Crédit photos -  Office de tourisme / S.FRAISSARDAt the Dominican convent in Aix, the Dauphin Louis learned from a speech that the town of Notre Dame de la Mer (Our Lady of the Sea), possessed hidden relics of the Holy Maries. Knowing his uncle’s great veneration for the Saints, Marie-Jacobée and Marie Salomé, he encouraged him to set up a search for the relics. The pious Count went to Les saintes Maries de la Mer, questioned members of the church and listened to local traditions. Convinced of the presence of the relics of the Holy Women, King René asked Pope Nicolas V for permission to carry out the necessary search. The Pope consented by means of a Papal Bull dated August 3rd 1448 and delegated as Apostolic Commissioners, Robert Damien, Archbishop of Aix, and Nicolas de Brancas, Bishop of Marseilles. The King’s Chamberlain, the Chevalier d’Arlatan, was in charge of the work. When they dug down into the ancient oratory, situated in the centre of the church, they found the bones of Saints Marie-Jacobée and Marie-Salomé plus those of Saint Sarah. King René immediately informed the Pope of this discovery and asked him to delegate the authentification to Cardinal Pierre de Foix, Papal Legate for the Comtat Venaissin.
After numerous formalities, undertaken to prove the authenticity of the holy relics, on November 21st, Cardinal Pierre de Foix, in the church of Our Lady of the Sea, in the presence of King René, officially recognized the seals and the authenticity of the bones. A great ceremony took place, setting up a shrine to the Saints on December 2nd. On that day, the Count of Provence, King of Sicily and Jerusalem, Queen Isabelle of Lorraine, the Cardinal de Foix, Legate of Pope Nicolas V, and other important dignitaries were all present.
King René found great joy in presiding over the verification and exaltation of these relics with the Cardinal de Foix, all the bishops of the province, a great number of priests, doctors of philosophy …
The ceremonies were magnificent, King René then gave to the small town beside the sea, the name of Les Saintes Maries de la Mer, with a coat of arms showing a boat with no sails, sailing on the open sea and bearing several passengers. The account of the ceremonies presided over by the King, written on parchment, is conserved in the church archives
. René of Anjou offered the church three paintings, and two silver basins, later used to form the two reliquaries known as the Holy Arm.
Finally, a date was decided upon in perpetuity, for the ceremony commemorating this authentification.
In 1948, a ceremony presided over by Mgr. Roncalli (the future John XXIII), celebrated the five hundredth anniversary of the discovery of the relics by King René.
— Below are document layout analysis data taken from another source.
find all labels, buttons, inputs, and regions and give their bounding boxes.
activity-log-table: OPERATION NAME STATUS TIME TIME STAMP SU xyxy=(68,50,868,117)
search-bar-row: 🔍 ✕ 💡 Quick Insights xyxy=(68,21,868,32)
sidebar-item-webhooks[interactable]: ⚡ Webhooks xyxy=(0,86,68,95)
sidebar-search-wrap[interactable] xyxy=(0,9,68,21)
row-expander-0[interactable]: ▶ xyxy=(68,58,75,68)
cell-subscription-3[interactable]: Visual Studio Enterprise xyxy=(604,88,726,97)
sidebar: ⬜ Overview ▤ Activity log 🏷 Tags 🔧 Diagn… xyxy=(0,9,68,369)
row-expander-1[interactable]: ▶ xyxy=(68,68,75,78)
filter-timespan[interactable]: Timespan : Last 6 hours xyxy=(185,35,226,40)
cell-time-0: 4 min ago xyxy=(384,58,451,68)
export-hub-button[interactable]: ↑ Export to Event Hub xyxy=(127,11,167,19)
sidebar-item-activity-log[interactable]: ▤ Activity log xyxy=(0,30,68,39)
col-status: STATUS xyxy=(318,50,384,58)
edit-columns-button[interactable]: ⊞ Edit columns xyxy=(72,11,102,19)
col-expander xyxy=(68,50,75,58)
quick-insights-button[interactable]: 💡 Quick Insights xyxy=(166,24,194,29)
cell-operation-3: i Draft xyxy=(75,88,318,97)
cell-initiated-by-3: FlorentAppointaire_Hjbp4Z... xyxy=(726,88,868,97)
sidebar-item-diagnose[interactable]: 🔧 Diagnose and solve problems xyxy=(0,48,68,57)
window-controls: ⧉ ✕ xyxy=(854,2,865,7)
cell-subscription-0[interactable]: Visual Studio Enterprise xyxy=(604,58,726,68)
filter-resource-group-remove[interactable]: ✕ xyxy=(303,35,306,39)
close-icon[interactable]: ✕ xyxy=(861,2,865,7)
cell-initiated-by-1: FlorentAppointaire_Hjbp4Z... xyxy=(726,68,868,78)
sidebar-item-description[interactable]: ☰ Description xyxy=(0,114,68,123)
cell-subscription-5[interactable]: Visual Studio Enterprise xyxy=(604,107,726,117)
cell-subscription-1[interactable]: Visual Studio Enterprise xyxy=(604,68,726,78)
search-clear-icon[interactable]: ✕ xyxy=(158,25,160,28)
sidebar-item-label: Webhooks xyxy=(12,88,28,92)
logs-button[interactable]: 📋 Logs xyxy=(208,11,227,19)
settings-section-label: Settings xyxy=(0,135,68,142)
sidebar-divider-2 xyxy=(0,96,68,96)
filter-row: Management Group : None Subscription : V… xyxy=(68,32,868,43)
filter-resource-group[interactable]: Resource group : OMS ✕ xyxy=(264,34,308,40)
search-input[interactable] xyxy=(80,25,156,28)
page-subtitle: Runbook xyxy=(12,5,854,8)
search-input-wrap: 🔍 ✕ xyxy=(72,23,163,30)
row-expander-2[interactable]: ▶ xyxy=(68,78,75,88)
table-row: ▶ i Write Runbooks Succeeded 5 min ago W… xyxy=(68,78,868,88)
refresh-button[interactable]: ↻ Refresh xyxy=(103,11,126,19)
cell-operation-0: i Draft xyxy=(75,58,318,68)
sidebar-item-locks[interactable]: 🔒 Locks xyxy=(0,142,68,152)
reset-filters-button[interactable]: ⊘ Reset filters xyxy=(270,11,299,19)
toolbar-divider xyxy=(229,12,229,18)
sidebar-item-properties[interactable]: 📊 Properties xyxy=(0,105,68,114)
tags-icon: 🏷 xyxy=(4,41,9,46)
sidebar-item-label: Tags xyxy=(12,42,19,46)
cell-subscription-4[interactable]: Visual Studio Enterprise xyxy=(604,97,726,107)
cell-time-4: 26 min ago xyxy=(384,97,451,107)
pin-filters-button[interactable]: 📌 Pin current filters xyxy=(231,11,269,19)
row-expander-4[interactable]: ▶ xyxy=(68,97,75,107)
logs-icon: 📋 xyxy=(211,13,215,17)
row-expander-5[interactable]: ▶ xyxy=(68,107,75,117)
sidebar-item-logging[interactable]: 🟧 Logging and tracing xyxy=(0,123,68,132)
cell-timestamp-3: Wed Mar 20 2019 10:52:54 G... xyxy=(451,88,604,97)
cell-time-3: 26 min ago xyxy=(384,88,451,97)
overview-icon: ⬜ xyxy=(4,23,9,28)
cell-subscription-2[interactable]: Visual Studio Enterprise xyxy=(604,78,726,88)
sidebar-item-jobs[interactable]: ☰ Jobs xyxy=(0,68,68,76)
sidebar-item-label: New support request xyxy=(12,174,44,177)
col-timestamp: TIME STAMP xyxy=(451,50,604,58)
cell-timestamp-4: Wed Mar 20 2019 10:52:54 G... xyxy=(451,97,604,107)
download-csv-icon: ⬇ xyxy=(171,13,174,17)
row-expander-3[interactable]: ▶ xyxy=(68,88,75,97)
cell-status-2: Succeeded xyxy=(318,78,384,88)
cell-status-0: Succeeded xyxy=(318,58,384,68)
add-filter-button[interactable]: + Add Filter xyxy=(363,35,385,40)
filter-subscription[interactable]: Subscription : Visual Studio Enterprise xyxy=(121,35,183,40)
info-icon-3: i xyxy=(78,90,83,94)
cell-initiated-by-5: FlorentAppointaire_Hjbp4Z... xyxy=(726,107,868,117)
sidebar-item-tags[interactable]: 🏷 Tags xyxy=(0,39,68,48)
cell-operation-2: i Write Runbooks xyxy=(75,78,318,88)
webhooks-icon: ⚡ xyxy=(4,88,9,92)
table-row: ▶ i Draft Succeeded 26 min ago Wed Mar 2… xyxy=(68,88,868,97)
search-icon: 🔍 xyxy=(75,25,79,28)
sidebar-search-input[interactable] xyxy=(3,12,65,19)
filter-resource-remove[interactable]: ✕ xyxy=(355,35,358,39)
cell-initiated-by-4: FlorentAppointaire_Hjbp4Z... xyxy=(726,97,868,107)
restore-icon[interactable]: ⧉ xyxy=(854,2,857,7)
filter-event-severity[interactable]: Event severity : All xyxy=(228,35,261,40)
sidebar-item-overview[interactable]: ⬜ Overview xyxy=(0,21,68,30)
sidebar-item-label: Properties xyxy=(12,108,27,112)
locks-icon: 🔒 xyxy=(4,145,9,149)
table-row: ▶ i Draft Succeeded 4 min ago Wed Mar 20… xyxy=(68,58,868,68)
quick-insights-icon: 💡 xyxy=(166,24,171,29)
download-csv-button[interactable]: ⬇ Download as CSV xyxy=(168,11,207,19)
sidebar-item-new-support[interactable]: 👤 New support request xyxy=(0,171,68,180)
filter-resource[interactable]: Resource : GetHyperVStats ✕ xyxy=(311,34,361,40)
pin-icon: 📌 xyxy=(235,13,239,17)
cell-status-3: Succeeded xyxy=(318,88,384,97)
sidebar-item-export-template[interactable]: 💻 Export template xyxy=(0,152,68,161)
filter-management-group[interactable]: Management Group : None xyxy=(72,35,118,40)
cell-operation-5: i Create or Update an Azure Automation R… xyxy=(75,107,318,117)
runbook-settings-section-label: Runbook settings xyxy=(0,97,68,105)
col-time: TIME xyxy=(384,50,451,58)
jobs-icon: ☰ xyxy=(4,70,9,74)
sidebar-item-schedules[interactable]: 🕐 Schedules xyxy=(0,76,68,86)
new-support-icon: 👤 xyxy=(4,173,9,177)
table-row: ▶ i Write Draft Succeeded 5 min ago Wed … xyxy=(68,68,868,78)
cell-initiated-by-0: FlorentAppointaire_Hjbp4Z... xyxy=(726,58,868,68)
The health of Queen Isabelle, his wife, who remained in Anjou, later forced the King to return there urgently. After 32 years of marriage, on February 28th 1453, His wife died at the age of 43. Much affected by the death of his beloved wife, a prey to deep sadness, the King showed this in touching ways : mourning emblems, added to the paintings of the places they had most loved, and to their prayer books. The King of Sicily was much affected by the death of his wife who had always supported him during dark days (imprisonment by Philippe Le Bon, Duke of Burgundy, the problems of the Kingdom of Naples and her departure for Italy to reconquer her royal husband’s domains while he was in prison …) and her courage had helped him to defend the heritage of their ancestors.

After the death of his wife, Isabelle of Lorraine, he tried once again, but in vain, to enforce his rights to the Kingdom of Naples. He transferred the Duchy of Lorraine to his son Jean de Calabre (1453) and entrusted the administration of the Duchy of Bar to his son in law, Ferry II de Lorraine-Vaudemont (1456). On February 21st 1464, he created the latter Senechal of Anjou, then Governor and Great Senechal of Provence, he also made him his Lieutenant General in Naples and later in Catalonia where he succeeded his son, Jean d’Anjou.
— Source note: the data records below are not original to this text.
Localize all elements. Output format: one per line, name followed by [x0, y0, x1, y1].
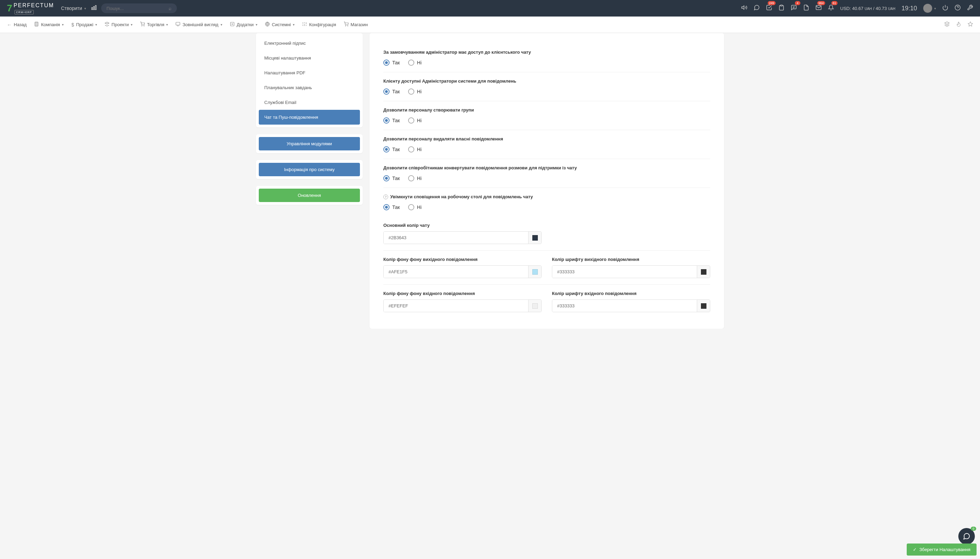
comment-icon[interactable]: 4	[791, 5, 797, 12]
mail-icon[interactable]: 964	[815, 5, 822, 12]
nav-sales[interactable]: $ Продажі▾	[71, 22, 97, 28]
analytics-icon[interactable]	[91, 5, 97, 12]
chat-badge: 4	[795, 1, 800, 5]
setting-group: Клієнту доступні Адміністратори системи …	[383, 72, 710, 101]
nav-trade[interactable]: Торгівля▾	[140, 22, 168, 28]
logo-icon: 7	[7, 3, 12, 14]
sliders-icon	[302, 22, 307, 28]
svg-rect-1	[93, 7, 94, 10]
messages-icon[interactable]	[754, 5, 760, 12]
setting-group: Дозволити персоналу створювати групиТакН…	[383, 101, 710, 130]
radio-no[interactable]: Ні	[408, 88, 422, 95]
radio-row: ТакНі	[383, 175, 710, 181]
nav-company[interactable]: Компанія▾	[34, 22, 64, 28]
create-button[interactable]: Створити ▾	[61, 5, 86, 11]
search-input[interactable]	[107, 6, 168, 11]
nav-projects[interactable]: Проекти▾	[105, 22, 132, 28]
cart-icon	[344, 22, 348, 28]
out-font-swatch[interactable]	[697, 266, 710, 278]
radio-yes[interactable]: Так	[383, 88, 400, 95]
out-bg-input[interactable]	[384, 266, 528, 278]
main-color-swatch[interactable]	[528, 232, 541, 244]
update-button[interactable]: Оновлення	[259, 189, 360, 202]
sound-icon[interactable]	[741, 5, 747, 12]
svg-rect-4	[780, 5, 782, 6]
check-icon[interactable]: 249	[766, 5, 772, 12]
settings-content: За замовчуванням адміністратор має досту…	[370, 33, 724, 329]
chevron-down-icon: ▾	[166, 23, 168, 26]
logo-text: PERFECTUM	[14, 2, 54, 8]
radio-yes[interactable]: Так	[383, 117, 400, 124]
document-icon[interactable]	[803, 5, 809, 12]
main-color-input[interactable]	[384, 232, 528, 244]
user-menu[interactable]: ▾	[923, 4, 936, 13]
stack-icon[interactable]	[944, 22, 950, 28]
setting-group: Дозволити співробітникам конвертувати по…	[383, 159, 710, 188]
radio-row: ТакНі	[383, 88, 710, 95]
modules-button[interactable]: Управління модулями	[259, 137, 360, 150]
radio-no[interactable]: Ні	[408, 175, 422, 181]
nav-addons[interactable]: Додатки▾	[230, 22, 257, 28]
radio-icon	[408, 117, 414, 124]
search-box[interactable]: ⌕	[101, 3, 177, 13]
out-bg-field	[383, 265, 542, 278]
in-bg-field	[383, 299, 542, 312]
svg-rect-16	[176, 22, 180, 25]
svg-marker-32	[968, 22, 972, 26]
sidebar-item[interactable]: Місцеві налаштування	[259, 51, 360, 65]
nav-shop[interactable]: Магазин	[344, 22, 368, 28]
svg-point-15	[144, 26, 144, 26]
chevron-down-icon: ▾	[131, 23, 132, 26]
setting-group: Дозволити персоналу видаляти власні пові…	[383, 130, 710, 159]
power-icon[interactable]	[942, 5, 948, 12]
chevron-down-icon: ▾	[293, 23, 295, 26]
radio-no[interactable]: Ні	[408, 117, 422, 124]
radio-yes[interactable]: Так	[383, 60, 400, 66]
radio-yes[interactable]: Так	[383, 204, 400, 210]
fire-icon[interactable]	[956, 22, 962, 28]
out-bg-swatch[interactable]	[528, 266, 541, 278]
radio-icon	[408, 60, 414, 66]
setting-label: Клієнту доступні Адміністратори системи …	[383, 78, 710, 84]
out-font-input[interactable]	[552, 266, 697, 278]
main-color-field	[383, 231, 542, 244]
nav-appearance[interactable]: Зовнішній вигляд▾	[175, 22, 222, 28]
out-bg-label: Колір фону фону вихідного повідомлення	[383, 257, 542, 262]
nav-system[interactable]: Системні▾	[265, 22, 295, 28]
sidebar-item[interactable]: Службові Email	[259, 95, 360, 110]
radio-no[interactable]: Ні	[408, 204, 422, 210]
cart-icon	[140, 22, 145, 28]
help-tooltip-icon[interactable]: ?	[383, 195, 388, 199]
building-icon	[34, 22, 39, 28]
sidebar-item[interactable]: Налаштування PDF	[259, 65, 360, 80]
setting-label: Дозволити персоналу видаляти власні пові…	[383, 136, 710, 141]
in-font-swatch[interactable]	[697, 300, 710, 312]
nav-configuration[interactable]: Конфігурація	[302, 22, 336, 28]
currency-display: USD: 40.67 UAH / 40.73 UAH	[840, 6, 895, 11]
nav-back[interactable]: ← Назад	[7, 22, 26, 28]
monitor-icon	[175, 22, 180, 28]
help-icon[interactable]	[955, 5, 961, 12]
system-info-button[interactable]: Інформація про систему	[259, 163, 360, 176]
setting-label: Дозволити співробітникам конвертувати по…	[383, 165, 710, 170]
bell-icon[interactable]: 61	[828, 5, 834, 12]
svg-marker-13	[105, 22, 109, 24]
star-icon[interactable]	[968, 22, 973, 28]
radio-yes[interactable]: Так	[383, 175, 400, 181]
nav-bar: ← Назад Компанія▾ $ Продажі▾ Проекти▾ То…	[0, 17, 980, 33]
globe-icon	[265, 22, 270, 28]
chevron-down-icon: ▾	[221, 23, 222, 26]
radio-yes[interactable]: Так	[383, 146, 400, 152]
in-bg-input[interactable]	[384, 300, 528, 312]
in-bg-swatch[interactable]	[528, 300, 541, 312]
clipboard-icon[interactable]	[778, 5, 785, 12]
in-font-input[interactable]	[552, 300, 697, 312]
sidebar-item[interactable]: Електронний підпис	[259, 36, 360, 51]
sidebar-item[interactable]: Планувальник завдань	[259, 80, 360, 95]
radio-no[interactable]: Ні	[408, 60, 422, 66]
sidebar-item[interactable]: Чат та Пуш-повідомлення	[259, 110, 360, 125]
wrench-icon[interactable]	[967, 5, 973, 12]
radio-no[interactable]: Ні	[408, 146, 422, 152]
svg-point-14	[142, 26, 142, 26]
logo[interactable]: 7 PERFECTUM CRM+ERP	[7, 2, 54, 14]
A year had not elapsed before this grief-stricken widower (aged 45) married a young girl of 22 : Jeanne de Laval, daughter of Isabelle of Brittany and Guy de Laval. This second marriage was as happy as the first.

   

After his remarriage, King René gave up high politics and spent his life between the provinces he still possessed, Anjou and Provence. He busied himself with restoring economic prosperity and reforming the administration.
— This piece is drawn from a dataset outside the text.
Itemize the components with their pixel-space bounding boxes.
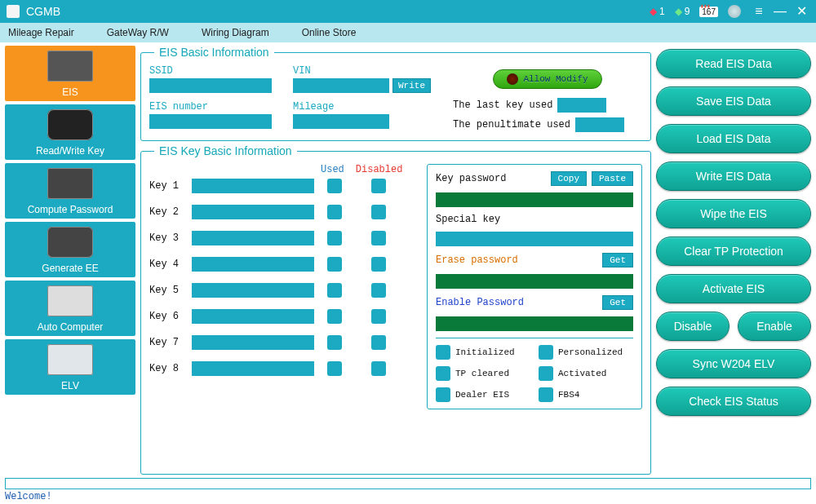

During another stay in Provence, in Tarascon, King René gave to his wife, known as “The Reine Jeanne”, the Barony of Les Baux, which belonged to the Counts of Provence.

On July 22nd 1461, Charles VII died, the irascible Dauphin became King, René was not fond of him (when the Dauphin came to Provence in 1448, and when he was involved in Italian affairs,in 1453, Louis had tried to get René on his side, then tried to supplant him and had failed).

René returned to Anjou in February 1462. At the Court of Charles VII, he had occupied a position of power, he knew that with his nephew, his role would be only a minor one.

After he finally lost Naples (1462-1463), René considered it vital to strengthen his County of Provence; a possession totally independent of the Crown of France.

Later, René was to lose almost all his heirs, sons and grandsons. Only a nephew, Charles, was left, who was allied with Charles Le Téméraire. It was for this reason that, on the death of René, in 1480, Louis XI took advantage to annex the Duchy of Anjou to the Kingdom of France.
Thus Louis XI constituted the unity of France but at the same time ended the glory of the Dukes of Anjou.
As he had given up all political ambitions in 1471, René organized his succession. He excluded his nephew, the King of France, Louis XI, who, furious, seized all the revenues of the Duchy of Anjou.

Shortly after, by the Treaty of Lyons (1476), King René had to agree that his possessions would revert to the French crown. King René passed away in Aix-en-Provence on July 10th 1480, bequeathing Anjou to his nephew, Charles du Maine, who died the following year in Marseilles on December 11th 1481. Charles bequeathed Provence to King Louis XI, the Rhône as a frontier was abolished, and the County of Provence like the Château of Tarascon now belonged to the Kingdom of France.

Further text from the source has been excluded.